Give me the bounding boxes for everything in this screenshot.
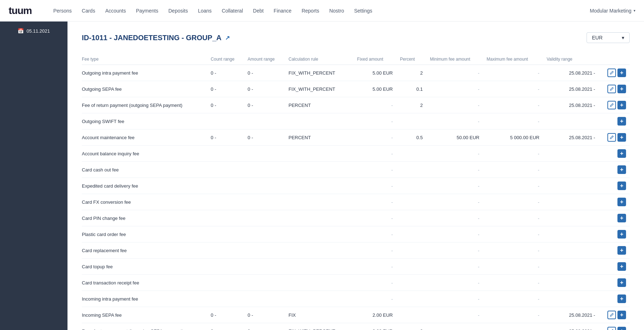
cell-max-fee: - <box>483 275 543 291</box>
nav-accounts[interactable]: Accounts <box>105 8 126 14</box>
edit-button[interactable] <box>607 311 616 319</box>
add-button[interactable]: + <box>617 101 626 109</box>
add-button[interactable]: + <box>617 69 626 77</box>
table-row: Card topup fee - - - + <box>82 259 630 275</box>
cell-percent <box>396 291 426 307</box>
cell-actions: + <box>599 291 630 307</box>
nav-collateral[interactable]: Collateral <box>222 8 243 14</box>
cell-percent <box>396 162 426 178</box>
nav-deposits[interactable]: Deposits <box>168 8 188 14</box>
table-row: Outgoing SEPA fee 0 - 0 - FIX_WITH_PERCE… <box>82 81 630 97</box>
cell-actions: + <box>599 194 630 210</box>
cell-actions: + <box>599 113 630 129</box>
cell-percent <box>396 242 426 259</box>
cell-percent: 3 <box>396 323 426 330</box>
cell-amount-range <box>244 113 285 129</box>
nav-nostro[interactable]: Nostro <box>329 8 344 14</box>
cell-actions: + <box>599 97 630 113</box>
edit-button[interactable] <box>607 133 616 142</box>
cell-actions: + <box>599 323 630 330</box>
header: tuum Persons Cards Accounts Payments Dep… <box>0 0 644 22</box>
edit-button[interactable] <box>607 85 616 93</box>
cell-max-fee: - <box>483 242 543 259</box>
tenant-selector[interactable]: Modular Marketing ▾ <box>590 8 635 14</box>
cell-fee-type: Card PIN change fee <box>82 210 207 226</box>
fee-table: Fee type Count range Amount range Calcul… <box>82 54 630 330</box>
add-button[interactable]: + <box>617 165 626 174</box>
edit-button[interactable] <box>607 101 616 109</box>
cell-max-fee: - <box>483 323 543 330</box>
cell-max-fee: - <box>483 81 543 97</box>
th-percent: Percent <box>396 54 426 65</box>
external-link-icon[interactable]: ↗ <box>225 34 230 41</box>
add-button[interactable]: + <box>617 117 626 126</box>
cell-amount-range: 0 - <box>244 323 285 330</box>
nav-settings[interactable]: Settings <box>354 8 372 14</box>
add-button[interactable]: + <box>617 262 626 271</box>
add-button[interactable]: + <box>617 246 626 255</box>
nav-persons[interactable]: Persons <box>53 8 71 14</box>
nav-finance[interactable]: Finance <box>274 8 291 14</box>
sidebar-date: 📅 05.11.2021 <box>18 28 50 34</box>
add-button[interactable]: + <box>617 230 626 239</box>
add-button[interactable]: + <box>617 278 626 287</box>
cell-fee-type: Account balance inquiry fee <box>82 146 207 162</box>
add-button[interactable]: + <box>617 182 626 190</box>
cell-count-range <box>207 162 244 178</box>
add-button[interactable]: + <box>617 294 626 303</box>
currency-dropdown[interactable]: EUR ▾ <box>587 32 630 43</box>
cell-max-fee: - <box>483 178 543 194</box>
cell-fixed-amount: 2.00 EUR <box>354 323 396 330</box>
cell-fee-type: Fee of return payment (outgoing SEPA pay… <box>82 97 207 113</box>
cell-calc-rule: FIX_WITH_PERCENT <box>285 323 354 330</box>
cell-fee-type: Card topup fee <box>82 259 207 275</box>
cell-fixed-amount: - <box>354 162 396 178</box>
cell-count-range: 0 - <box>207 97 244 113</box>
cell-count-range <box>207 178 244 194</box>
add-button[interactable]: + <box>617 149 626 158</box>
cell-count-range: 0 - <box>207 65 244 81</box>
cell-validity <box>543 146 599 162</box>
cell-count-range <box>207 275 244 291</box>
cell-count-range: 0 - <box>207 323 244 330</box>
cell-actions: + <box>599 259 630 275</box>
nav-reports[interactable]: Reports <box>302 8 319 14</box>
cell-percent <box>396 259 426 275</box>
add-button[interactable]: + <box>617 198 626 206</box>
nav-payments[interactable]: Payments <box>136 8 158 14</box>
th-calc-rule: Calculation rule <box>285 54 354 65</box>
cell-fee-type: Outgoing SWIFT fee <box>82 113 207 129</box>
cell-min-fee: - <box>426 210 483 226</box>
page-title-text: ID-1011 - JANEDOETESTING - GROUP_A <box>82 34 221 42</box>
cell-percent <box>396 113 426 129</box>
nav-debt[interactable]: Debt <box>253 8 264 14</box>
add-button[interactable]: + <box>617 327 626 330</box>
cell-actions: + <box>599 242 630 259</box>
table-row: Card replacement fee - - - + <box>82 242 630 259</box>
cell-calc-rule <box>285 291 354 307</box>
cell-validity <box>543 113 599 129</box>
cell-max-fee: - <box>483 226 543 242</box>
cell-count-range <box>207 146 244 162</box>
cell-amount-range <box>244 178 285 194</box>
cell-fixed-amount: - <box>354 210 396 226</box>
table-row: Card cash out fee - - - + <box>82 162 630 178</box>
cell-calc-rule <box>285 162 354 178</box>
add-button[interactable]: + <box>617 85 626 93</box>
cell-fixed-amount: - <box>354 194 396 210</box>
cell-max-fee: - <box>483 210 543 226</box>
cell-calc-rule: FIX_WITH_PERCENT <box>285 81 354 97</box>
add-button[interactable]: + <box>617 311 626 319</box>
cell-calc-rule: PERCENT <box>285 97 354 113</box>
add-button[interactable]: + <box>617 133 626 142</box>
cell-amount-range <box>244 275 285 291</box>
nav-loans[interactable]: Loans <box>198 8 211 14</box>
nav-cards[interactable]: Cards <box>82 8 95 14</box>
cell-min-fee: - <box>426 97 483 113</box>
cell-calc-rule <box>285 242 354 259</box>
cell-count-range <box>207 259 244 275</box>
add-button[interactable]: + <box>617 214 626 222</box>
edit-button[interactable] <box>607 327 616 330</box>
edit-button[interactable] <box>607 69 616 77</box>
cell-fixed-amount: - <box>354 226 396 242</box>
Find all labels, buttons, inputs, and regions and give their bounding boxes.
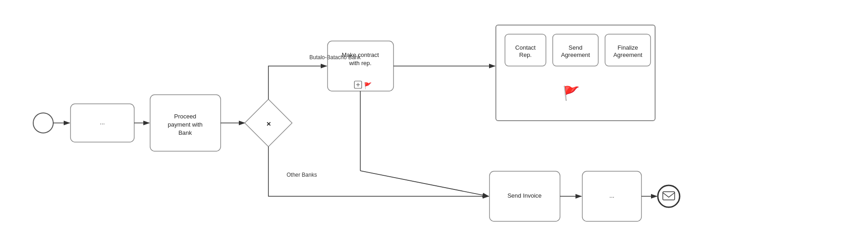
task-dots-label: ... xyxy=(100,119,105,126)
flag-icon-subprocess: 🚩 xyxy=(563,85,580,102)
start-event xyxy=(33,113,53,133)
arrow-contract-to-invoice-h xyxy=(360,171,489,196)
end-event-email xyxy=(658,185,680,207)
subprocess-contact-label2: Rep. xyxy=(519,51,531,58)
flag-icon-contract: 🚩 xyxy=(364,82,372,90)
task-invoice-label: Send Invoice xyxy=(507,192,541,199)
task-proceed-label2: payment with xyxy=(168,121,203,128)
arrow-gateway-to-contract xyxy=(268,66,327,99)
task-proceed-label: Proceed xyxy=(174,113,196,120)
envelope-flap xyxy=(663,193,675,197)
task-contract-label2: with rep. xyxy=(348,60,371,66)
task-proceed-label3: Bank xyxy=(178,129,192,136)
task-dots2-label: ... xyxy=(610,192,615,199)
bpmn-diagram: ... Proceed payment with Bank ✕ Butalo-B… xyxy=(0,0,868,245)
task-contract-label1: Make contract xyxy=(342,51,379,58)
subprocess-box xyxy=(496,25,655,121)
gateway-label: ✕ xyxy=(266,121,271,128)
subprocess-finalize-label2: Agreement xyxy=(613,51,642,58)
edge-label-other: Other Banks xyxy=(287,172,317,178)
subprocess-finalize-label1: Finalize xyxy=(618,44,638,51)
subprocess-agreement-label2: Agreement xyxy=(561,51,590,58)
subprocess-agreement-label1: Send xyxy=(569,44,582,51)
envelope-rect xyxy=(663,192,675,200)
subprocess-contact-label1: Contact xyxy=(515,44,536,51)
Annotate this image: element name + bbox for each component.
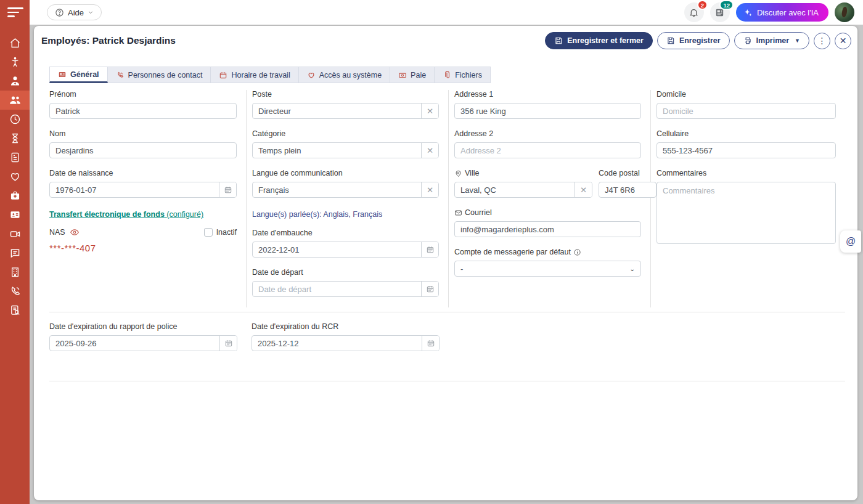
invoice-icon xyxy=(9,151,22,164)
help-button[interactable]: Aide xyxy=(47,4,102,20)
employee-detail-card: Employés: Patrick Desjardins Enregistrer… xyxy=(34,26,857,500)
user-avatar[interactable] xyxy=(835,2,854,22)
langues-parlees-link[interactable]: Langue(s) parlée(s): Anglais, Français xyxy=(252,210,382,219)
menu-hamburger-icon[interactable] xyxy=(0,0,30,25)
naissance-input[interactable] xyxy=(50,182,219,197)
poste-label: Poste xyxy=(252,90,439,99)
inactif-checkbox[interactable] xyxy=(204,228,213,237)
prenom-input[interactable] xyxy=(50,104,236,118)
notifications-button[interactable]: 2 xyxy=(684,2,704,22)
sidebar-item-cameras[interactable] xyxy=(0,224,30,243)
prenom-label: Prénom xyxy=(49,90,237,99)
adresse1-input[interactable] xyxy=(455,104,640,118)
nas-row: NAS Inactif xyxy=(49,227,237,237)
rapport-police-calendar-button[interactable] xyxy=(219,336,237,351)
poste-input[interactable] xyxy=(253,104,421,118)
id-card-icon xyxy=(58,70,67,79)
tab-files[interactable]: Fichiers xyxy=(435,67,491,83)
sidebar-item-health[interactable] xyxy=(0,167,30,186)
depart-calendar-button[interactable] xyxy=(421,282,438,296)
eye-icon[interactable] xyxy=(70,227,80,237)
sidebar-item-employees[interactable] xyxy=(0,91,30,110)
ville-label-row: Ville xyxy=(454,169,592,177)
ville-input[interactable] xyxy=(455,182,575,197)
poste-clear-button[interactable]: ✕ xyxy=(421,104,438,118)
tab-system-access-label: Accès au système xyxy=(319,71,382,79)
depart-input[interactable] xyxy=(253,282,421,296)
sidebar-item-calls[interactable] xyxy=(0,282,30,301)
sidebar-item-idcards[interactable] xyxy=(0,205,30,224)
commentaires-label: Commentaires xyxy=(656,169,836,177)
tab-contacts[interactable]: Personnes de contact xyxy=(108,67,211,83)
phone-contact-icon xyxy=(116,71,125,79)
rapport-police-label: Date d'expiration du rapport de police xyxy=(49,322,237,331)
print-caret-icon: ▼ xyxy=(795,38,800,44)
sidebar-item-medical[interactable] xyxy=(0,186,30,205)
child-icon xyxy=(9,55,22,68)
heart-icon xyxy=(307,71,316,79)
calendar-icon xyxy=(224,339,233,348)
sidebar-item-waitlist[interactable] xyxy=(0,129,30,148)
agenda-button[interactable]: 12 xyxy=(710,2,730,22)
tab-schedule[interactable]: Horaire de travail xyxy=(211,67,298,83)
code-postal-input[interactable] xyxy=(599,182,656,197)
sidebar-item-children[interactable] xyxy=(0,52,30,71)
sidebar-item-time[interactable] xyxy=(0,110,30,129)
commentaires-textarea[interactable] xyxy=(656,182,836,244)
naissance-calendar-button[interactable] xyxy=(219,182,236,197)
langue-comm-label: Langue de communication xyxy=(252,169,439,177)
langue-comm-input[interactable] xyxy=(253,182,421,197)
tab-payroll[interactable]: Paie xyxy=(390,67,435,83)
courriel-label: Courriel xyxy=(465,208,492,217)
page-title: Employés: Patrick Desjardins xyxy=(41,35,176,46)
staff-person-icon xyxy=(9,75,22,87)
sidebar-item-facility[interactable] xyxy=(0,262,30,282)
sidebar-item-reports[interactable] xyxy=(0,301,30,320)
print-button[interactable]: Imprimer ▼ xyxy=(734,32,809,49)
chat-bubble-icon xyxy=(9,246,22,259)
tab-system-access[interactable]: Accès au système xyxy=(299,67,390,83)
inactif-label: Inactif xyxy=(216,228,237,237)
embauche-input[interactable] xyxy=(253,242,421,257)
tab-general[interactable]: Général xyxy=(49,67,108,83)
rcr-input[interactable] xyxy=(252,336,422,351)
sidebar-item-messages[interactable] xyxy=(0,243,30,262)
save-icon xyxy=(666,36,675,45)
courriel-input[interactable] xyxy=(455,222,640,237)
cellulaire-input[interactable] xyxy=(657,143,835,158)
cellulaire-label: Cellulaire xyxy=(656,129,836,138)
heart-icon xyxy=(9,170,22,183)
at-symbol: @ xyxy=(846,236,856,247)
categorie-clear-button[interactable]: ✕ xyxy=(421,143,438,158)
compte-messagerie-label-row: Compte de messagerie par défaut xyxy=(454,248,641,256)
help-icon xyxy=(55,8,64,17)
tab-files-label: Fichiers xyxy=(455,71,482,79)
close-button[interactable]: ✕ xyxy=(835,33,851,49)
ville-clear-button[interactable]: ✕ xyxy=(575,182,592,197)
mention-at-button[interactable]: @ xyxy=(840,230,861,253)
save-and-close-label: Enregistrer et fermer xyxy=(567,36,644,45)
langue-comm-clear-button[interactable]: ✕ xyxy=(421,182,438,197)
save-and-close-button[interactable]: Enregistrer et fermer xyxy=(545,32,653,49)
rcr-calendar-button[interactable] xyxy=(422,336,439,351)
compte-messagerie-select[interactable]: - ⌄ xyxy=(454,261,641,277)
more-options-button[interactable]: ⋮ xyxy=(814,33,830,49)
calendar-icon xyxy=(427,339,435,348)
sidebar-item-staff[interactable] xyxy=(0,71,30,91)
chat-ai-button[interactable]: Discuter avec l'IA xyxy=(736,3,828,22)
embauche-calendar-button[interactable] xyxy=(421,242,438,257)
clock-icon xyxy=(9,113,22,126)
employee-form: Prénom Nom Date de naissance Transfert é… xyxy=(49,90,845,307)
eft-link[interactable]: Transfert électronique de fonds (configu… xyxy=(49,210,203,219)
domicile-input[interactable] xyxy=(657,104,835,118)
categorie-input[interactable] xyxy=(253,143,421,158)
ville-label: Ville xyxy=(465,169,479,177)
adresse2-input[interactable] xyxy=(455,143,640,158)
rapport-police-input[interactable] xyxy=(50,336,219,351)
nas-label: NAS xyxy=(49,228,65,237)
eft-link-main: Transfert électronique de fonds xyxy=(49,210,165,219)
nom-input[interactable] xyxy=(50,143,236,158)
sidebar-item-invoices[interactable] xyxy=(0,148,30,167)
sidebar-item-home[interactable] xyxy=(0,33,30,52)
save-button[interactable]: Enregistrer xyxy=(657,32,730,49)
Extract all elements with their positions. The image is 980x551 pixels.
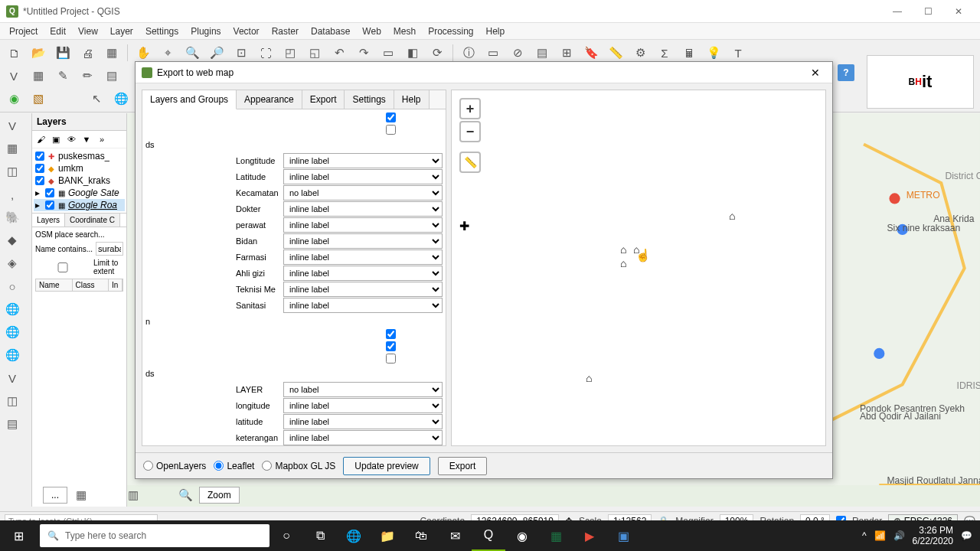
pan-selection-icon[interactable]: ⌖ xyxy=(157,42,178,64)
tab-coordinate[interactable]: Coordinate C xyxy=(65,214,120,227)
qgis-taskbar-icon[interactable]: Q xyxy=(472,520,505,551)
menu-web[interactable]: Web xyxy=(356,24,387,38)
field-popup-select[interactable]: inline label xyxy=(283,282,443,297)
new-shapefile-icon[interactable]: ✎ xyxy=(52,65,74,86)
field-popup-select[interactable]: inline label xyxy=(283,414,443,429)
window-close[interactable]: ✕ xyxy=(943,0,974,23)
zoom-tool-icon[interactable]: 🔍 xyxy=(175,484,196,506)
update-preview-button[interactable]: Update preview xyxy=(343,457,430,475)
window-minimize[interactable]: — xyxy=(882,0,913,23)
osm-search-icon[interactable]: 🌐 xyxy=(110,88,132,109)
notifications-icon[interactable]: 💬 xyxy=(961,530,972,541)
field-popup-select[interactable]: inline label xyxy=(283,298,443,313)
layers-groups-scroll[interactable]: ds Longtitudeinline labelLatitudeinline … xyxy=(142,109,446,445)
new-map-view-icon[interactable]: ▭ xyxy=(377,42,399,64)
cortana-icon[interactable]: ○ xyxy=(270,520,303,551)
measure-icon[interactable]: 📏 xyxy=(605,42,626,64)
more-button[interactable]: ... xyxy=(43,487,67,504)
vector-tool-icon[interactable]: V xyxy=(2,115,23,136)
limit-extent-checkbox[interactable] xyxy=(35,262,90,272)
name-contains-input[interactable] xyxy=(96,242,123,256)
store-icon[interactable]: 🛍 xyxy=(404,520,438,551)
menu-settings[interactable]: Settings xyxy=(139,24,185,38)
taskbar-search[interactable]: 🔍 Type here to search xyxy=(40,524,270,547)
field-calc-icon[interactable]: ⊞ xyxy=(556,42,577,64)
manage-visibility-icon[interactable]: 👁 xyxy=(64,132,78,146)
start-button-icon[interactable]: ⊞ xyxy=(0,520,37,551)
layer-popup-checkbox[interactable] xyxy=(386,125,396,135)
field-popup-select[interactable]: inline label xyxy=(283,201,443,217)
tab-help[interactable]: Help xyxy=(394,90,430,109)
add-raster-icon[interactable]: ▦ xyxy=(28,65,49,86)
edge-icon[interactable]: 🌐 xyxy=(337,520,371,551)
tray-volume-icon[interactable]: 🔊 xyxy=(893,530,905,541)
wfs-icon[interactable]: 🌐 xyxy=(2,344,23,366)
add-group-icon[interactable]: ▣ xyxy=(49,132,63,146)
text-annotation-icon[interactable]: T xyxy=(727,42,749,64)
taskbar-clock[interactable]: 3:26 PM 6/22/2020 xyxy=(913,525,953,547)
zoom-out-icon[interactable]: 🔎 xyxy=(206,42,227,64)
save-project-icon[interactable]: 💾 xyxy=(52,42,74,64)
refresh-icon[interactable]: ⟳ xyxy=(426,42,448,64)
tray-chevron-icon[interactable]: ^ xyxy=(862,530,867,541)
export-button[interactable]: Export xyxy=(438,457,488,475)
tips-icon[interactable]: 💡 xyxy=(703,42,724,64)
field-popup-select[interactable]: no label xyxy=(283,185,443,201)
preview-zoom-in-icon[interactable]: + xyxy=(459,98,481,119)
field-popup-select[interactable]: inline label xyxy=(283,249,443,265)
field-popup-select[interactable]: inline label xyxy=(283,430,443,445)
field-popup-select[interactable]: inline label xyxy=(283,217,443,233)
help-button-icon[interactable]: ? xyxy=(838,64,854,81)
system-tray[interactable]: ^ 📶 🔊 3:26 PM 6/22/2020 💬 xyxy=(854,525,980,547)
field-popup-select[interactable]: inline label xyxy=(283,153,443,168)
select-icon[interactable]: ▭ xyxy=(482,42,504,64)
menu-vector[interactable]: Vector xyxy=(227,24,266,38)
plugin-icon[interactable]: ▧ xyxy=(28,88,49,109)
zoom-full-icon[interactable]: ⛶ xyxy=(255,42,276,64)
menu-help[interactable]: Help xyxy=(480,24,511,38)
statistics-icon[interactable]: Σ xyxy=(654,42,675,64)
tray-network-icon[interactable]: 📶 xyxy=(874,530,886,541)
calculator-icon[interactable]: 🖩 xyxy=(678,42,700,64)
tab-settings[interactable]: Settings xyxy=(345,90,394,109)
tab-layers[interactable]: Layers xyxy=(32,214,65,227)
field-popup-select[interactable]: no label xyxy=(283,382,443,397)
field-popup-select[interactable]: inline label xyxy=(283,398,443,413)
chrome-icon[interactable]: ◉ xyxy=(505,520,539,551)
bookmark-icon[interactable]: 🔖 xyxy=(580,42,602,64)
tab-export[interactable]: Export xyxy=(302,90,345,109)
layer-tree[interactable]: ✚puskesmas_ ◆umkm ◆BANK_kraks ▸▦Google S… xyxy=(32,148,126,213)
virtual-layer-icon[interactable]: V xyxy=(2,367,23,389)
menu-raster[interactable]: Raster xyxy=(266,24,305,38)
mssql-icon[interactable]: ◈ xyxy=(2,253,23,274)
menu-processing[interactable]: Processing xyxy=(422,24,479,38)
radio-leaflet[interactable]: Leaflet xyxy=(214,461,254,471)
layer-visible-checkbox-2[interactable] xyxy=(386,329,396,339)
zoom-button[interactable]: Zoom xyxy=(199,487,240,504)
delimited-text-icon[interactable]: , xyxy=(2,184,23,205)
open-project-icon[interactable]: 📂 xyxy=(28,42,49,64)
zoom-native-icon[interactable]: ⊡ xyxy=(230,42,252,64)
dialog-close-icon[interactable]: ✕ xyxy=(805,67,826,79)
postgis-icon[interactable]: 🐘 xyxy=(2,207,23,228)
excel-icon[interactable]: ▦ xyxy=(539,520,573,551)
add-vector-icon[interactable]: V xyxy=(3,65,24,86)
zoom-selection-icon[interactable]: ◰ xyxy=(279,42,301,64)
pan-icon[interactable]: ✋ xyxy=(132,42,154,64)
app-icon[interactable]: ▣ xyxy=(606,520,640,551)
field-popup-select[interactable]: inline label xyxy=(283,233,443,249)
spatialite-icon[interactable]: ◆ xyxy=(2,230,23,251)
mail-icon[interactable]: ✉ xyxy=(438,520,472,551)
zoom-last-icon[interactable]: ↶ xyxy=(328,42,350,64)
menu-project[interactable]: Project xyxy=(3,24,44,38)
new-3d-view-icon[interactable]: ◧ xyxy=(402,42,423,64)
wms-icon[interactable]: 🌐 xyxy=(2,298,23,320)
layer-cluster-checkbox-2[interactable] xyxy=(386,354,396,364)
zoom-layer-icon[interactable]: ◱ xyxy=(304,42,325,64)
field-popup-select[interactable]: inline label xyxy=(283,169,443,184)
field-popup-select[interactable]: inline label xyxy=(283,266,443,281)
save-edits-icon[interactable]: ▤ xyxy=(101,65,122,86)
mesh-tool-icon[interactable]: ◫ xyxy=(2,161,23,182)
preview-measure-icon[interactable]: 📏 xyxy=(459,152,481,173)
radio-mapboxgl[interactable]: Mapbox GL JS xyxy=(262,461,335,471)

▶ [Activity]
Find the lines above that contain the word "zoom" and copy each one.

▶ [Response below]
zoom-tool-icon[interactable]: 🔍 xyxy=(175,484,196,506)
zoom-out-icon[interactable]: 🔎 xyxy=(206,42,227,64)
preview-zoom-in-icon[interactable]: + xyxy=(459,98,481,119)
zoom-full-icon[interactable]: ⛶ xyxy=(255,42,276,64)
zoom-button[interactable]: Zoom xyxy=(199,487,240,504)
zoom-native-icon[interactable]: ⊡ xyxy=(230,42,252,64)
zoom-selection-icon[interactable]: ◰ xyxy=(279,42,301,64)
zoom-last-icon[interactable]: ↶ xyxy=(328,42,350,64)
zoom-layer-icon[interactable]: ◱ xyxy=(304,42,325,64)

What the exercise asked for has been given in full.